Take a look at this.  I show some tongue in cheek enthusiasm in my interest in this thread as you will see from the post I made in it. he, he

What a joker lol.  He sure is proud of his scientific achievements here.lol

http://www.fishforums.net/index.php?sho ... try1937658

Andy


----------



## TDI-line (9 Mar 2008)

Hmmm.


----------



## Themuleous (9 Mar 2008)

What?  What on earth is he trying to achieve?

Sam


----------



## GreenNeedle (9 Mar 2008)

maybe he should get some new tubes, put them in and then rest the hood upside down whilst the lights are turned on he, he

Andy


----------



## George Farmer (9 Mar 2008)

Let's not turn our forum into a bashing community, please.


----------



## Themuleous (9 Mar 2008)

Sorry if that's the impression I gave George, just really perplexed and curious!


----------



## GreenNeedle (9 Mar 2008)

Sorry didn't mean to bash.  I just thought 'how on earth can anyone think that this is good.

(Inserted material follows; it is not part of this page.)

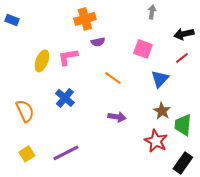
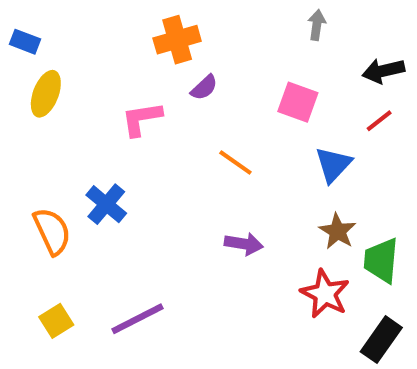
purple semicircle: (98, 42) -> (204, 88), turned -32
yellow ellipse: (42, 61) -> (46, 94), moved
blue cross: (65, 98) -> (106, 204), moved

I feel like a naughty schoolkid now.  Oh well.  BACK to the books. lol

Andy


----------



## PM (3 May 2008)

Hi, sorry I just had to respond to this, it's pretty simple actually, I have a T5 pendant above my tank, if I push it back, it shadows the front (where there are no plants anyway), and lights more from the back (which is a really nice effect.

You will find (no matter what lights you have) that your fish look their best in natural or ambient light.

The reflector idea is just a way of getting this effect.

Push your light unit to the back of the tank in the day, and watch your fish in natural light, I love it!  8)


----------



## sanj (6 May 2008)

Did you post any photos?


----------



## Wolfenrook (7 May 2008)

Each to their own I suppose.  If somebody likes the effect this creates then heh, it's their tank.

Myself I find my fish look far more beautiful under my lighing than in natural light, the blues and reds positively glow under my combination of 6,500k and plant tubes.

Ade


----------



## sanj (8 May 2008)

Yeah, I think I would be more concerned with growing plants and so would not be looking to minimize light. I was interested to see wha the fish looked like tough under this unusual use of lighting.

The funny thing is that it was not long ago that people were struggling to get enough light into thier aquariums and now this dude is trying to reduce it. lol


----------